Activity: Print, exactly as written, the line containing "Look at this image. segment trachea" and every line after it, ending with the final line of the data below.

(Records for the task)

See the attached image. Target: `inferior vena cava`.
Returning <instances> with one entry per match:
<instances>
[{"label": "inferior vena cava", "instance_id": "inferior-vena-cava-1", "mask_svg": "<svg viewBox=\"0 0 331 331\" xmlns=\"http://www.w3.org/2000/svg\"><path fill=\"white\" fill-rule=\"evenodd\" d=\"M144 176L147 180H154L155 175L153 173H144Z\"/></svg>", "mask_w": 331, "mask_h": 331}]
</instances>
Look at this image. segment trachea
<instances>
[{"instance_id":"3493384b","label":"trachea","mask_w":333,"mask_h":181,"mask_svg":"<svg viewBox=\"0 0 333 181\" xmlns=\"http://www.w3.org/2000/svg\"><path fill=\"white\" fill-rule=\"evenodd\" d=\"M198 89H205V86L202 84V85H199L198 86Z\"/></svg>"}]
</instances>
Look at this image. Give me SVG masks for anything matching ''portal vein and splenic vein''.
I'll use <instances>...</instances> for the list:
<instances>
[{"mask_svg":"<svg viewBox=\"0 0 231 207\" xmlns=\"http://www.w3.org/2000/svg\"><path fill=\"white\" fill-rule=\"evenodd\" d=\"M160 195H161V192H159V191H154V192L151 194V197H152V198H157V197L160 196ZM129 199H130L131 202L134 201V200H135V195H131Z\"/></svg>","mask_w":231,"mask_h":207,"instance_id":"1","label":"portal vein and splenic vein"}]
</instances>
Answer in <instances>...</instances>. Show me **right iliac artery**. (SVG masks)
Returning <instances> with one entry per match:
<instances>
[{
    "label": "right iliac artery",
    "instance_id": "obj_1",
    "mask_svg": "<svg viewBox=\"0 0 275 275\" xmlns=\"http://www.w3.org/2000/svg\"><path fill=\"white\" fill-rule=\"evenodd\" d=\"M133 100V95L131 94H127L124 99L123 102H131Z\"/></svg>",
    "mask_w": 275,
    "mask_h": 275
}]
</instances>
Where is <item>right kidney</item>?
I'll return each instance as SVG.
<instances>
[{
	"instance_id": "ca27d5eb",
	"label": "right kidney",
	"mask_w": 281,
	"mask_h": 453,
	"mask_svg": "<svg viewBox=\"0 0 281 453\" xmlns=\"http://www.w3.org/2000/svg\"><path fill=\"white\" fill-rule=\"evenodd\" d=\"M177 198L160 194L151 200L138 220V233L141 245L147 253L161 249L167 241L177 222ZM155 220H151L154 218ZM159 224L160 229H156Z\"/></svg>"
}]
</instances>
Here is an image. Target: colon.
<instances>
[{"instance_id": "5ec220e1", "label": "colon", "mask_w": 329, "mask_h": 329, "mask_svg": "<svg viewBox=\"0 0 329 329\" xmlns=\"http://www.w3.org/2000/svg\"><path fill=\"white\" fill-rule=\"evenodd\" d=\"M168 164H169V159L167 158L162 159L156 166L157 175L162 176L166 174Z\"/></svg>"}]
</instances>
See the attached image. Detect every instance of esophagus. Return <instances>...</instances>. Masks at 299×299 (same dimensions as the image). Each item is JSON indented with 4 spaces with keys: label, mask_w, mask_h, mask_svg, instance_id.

(End Records for the task)

Answer to the problem:
Look at this image. segment trachea
<instances>
[{"instance_id":"3493384b","label":"trachea","mask_w":333,"mask_h":181,"mask_svg":"<svg viewBox=\"0 0 333 181\" xmlns=\"http://www.w3.org/2000/svg\"><path fill=\"white\" fill-rule=\"evenodd\" d=\"M198 89H205V86L202 84V85H199L198 86Z\"/></svg>"}]
</instances>
Look at this image. Give me SVG masks for anything matching ''portal vein and splenic vein''.
I'll use <instances>...</instances> for the list:
<instances>
[{"mask_svg":"<svg viewBox=\"0 0 231 207\" xmlns=\"http://www.w3.org/2000/svg\"><path fill=\"white\" fill-rule=\"evenodd\" d=\"M160 195H161V192H159V191H154V192L151 194V197H152V198H157V197L160 196ZM129 199H130L131 202L134 201V200H135V195H131Z\"/></svg>","mask_w":231,"mask_h":207,"instance_id":"1","label":"portal vein and splenic vein"}]
</instances>
Answer in <instances>...</instances>. Show me **right iliac artery**. (SVG masks)
Returning <instances> with one entry per match:
<instances>
[{
    "label": "right iliac artery",
    "instance_id": "obj_1",
    "mask_svg": "<svg viewBox=\"0 0 275 275\" xmlns=\"http://www.w3.org/2000/svg\"><path fill=\"white\" fill-rule=\"evenodd\" d=\"M133 100V95L131 94H127L124 99L123 102H131Z\"/></svg>",
    "mask_w": 275,
    "mask_h": 275
}]
</instances>
Where is <item>right kidney</item>?
I'll return each instance as SVG.
<instances>
[{
	"instance_id": "ca27d5eb",
	"label": "right kidney",
	"mask_w": 281,
	"mask_h": 453,
	"mask_svg": "<svg viewBox=\"0 0 281 453\" xmlns=\"http://www.w3.org/2000/svg\"><path fill=\"white\" fill-rule=\"evenodd\" d=\"M177 198L160 194L151 200L138 220V233L141 245L147 253L161 249L167 241L177 222ZM155 220H151L154 218ZM159 224L160 229H156Z\"/></svg>"
}]
</instances>
Here is an image. Target: colon.
<instances>
[{"instance_id": "5ec220e1", "label": "colon", "mask_w": 329, "mask_h": 329, "mask_svg": "<svg viewBox=\"0 0 329 329\" xmlns=\"http://www.w3.org/2000/svg\"><path fill=\"white\" fill-rule=\"evenodd\" d=\"M168 164H169V159L167 158L162 159L156 166L157 175L162 176L166 174Z\"/></svg>"}]
</instances>
See the attached image. Detect every instance of esophagus. Return <instances>...</instances>. Masks at 299×299 (same dimensions as the image). Each item is JSON indented with 4 spaces with keys: label, mask_w, mask_h, mask_svg, instance_id.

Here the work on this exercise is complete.